# Do Plants Need UV (Planted Fire Sal Viv)



## spend_day (Apr 10, 2008)

So im thinking of re vamping my fire sal viv when his monthly clean come round next weekend. Im thinking plants, ferns, ivys, dunno what else. i was just wondering do these species need UV or can they do ok without it.


Ive always wondered this because we have plenty of house plants and as every1 know uv doesn't penetrate glass but they do fine on the windowsills.

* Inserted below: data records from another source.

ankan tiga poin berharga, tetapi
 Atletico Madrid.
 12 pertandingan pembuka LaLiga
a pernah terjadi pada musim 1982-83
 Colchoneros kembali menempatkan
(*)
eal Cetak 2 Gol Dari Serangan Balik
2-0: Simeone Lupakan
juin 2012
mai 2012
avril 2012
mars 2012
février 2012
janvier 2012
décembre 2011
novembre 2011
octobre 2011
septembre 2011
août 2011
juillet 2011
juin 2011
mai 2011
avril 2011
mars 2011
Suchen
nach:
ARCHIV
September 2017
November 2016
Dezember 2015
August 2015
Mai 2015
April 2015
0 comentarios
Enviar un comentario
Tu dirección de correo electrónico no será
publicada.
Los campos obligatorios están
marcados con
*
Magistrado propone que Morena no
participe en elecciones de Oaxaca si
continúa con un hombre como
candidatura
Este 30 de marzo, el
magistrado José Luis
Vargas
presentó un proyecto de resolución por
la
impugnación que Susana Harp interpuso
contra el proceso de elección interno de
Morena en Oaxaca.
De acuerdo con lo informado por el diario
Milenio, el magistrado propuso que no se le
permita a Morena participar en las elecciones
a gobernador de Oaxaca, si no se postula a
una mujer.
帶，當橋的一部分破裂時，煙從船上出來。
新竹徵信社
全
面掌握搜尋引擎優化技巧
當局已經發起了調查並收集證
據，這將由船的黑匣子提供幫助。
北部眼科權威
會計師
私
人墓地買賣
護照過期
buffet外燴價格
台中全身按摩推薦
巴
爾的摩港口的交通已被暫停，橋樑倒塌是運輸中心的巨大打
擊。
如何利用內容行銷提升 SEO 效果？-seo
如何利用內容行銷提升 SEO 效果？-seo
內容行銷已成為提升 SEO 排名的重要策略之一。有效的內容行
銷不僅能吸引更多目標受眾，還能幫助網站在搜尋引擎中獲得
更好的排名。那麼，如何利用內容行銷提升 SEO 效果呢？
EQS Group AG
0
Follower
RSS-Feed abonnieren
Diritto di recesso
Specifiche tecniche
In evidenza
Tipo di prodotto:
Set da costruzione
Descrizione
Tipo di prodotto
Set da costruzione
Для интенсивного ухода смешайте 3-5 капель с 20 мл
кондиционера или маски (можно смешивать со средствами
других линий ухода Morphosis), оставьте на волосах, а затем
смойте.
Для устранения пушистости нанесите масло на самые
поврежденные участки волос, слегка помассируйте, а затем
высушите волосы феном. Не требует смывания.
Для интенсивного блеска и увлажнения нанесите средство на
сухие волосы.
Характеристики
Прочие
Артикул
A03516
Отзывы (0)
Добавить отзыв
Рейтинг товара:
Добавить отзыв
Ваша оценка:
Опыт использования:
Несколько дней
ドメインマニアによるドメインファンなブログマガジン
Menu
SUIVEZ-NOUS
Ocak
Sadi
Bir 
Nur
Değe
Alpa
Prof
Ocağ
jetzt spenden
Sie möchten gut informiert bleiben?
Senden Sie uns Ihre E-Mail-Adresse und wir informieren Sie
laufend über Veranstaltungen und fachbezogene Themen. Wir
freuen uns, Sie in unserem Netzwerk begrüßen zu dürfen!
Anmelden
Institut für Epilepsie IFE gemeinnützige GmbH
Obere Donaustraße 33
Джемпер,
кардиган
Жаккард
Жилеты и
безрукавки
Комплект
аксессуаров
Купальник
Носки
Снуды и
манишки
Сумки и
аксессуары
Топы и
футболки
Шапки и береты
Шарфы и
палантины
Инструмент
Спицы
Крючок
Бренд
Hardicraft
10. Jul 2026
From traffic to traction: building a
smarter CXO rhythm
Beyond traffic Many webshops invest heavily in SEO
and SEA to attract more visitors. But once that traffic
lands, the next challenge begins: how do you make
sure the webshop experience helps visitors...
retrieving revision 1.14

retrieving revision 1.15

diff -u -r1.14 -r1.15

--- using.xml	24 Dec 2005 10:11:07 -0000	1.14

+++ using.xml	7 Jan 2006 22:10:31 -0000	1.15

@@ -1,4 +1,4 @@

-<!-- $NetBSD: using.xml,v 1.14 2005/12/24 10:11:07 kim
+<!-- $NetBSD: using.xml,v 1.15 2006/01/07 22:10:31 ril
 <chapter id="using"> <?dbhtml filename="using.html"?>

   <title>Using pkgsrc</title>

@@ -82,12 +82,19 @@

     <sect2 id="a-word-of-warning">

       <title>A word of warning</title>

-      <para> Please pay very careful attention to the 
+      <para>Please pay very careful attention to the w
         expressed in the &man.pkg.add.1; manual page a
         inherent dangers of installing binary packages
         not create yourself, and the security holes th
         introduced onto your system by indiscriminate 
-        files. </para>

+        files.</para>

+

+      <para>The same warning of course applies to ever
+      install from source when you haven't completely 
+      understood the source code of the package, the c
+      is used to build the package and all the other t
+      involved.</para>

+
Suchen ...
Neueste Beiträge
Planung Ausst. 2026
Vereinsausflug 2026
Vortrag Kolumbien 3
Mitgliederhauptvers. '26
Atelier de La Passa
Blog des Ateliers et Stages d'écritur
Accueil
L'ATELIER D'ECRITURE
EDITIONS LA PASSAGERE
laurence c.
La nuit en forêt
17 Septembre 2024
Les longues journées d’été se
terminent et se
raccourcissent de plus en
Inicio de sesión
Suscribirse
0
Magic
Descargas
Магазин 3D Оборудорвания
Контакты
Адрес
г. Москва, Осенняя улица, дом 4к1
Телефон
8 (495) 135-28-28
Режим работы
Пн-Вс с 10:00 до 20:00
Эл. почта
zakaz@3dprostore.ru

also the viv is out of direct sunlight 




as always thanks for the help


----------



## elrond (Dec 18, 2007)

all plants need light to photosynthese(spelling ) make food , some need lower light levels than others ,but all plants in uv to live.

Aaron


----------



## iangreentree (Nov 5, 2007)

NO plants do not need U.V at all you can use fish tank tubes that dont give off U.V glo lux etc. before we had all the techno in tubes etc normal house hold bulbs were one of the best ways to grow plants because of the red spectrum in the bulbs we cant see it!! there are lots and lots of tubes,bulbs i find that the energy saving bulbs are brill for growing plants No heat and lots of light. Hope this helps.


----------



## Pliskens_Chains (Jun 8, 2008)

it depends on the plant some plants need stronger levels of UV than others, most can get away with barely any at all whilst others such as orchids do need UV in larger quantitys


----------



## Frogdude (Jun 28, 2008)

iangreentree said:


> NO plants do not need U.V at all you can use fish tank tubes that dont give off U.V glo lux etc. before we had all the techno in tubes etc normal house hold bulbs were one of the best ways to grow plants because of the red spectrum in the bulbs we cant see it!! there are lots and lots of tubes,bulbs i find that the energy saving bulbs are brill for growing plants No heat and lots of light. Hope this helps.


 
That is spot on. Plants don't need any UV at all, it's the spectrum of light that's important. I work in the plant production industry, and we use high visible light output tubes, with no UV at all.


----------



## spend_day (Apr 10, 2008)

thanks for the help guys


----------